Refuges also pay to control invasive species, such as pythons that are squeezing native animals out of the Everglades. Some of the refuges, which lure 45 million visitors and bring $4.2 billion to local economies, would probably close.
Fish and Wildlife is not just trying to adapt its refuges to budgets; it’s reviewing a number of plans to adapt them to the changing climate and rising seas.
The agency is torn between spending millions of dollars to keep refuges as they are or retreating from target areas and letting rising waters take over. Letting nature take its course does not appeal to residents who live near the Chincoteague and Prime Hook refuges.
Chincoteague residents implored the refuge to keep rebuilding the beach on Assateague Island, an economic engine that draws thousands of tourists each summer.
Last year, tension between the town and the refuge spiked after Hurricane Irene destroyed part of the beach and a parking lot used by tourists.

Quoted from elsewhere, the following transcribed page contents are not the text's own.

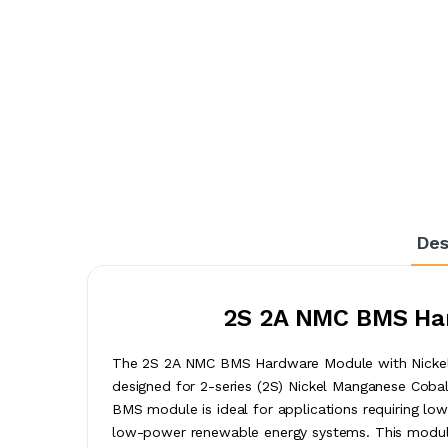
Des
2S 2A NMC BMS Har
The 2S 2A NMC BMS Hardware Module with Nickel 
designed for 2-series (2S) Nickel Manganese Cobal
BMS module is ideal for applications requiring lo
low-power renewable energy systems. This module 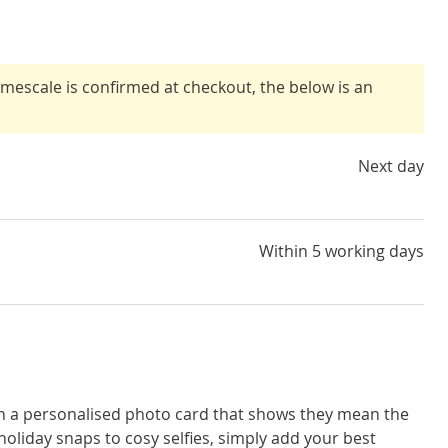
timescale is confirmed at checkout, the below is an
Next day
Within 5 working days
th a personalised photo card that shows they mean the
oliday snaps to cosy selfies, simply add your best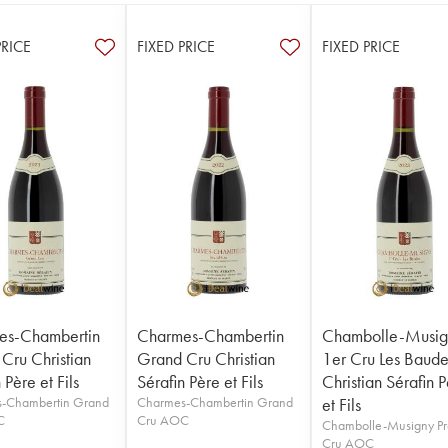
PRICE
FIXED PRICE
FIXED PRICE
es-Chambertin
Charmes-Chambertin
Chambolle-Musig
Cru Christian
Grand Cru Christian
1er Cru Les Baude
 Père et Fils
Sérafin Père et Fils
Christian Sérafin 
-Chambertin Grand
Charmes-Chambertin Grand
et Fils
C
Cru AOC
Chambolle-Musigny Pr
Cru AOC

The refuge manager said officials would have to rethink making taxpayers foot the nearly $1 million cost to restore the area after every storm and recommended a second public beach that is more difficult to reach.
Residents believe that change would halt tourism and destroy the town. Congress created the beach in the 1960s, drawing beachgoers and businesspeople who built homes, hotels and shops to accommodate them.
Every year the sea creeps up, and refuge officials fret over restoring the beach. Last month, Sandy caused even more damage than Irene, eroding the beach and washing away two parking lots and an access road.
At Prime Hook, Fish and Wildlife is under pressure to repair breaks in a dune that protects both the refuge and the nearby Primehook community. Storm surge in the Delaware Bay during Sandy busted the dune, widening a 300-foot opening to 1,500 feet.
Water and mud from marshes in the refuge caused 18 inches to 3 feet of flooding in some of the community’s 200 homes. Residents say conservation efforts at the refuge have altered the marsh and caused flooding. But the homes are in a plain that floods even at high tide.
“They have storm surge coming from the ocean side and flooding from the back side of their homes. I feel really bad for the situation that they’re in,” Kahan said. “The answer is not very clear moving forward what can be done.”
Repairing the dune and protecting the homes will cost taxpayers at least $2 million, and officials worry that, after numerous breaks in the dune, they have exhausted the supply of sand needed to repair it.
“I think these refuge managers have a real challenge in front of them,” said Brian van Eerden, director of the Nature Conservancy’s Southern Rivers Program in Virginia. Those challenges include studying climate science and shaping adaptation plans, which are blueprints designed to defend the refuges from devastating blows, he said.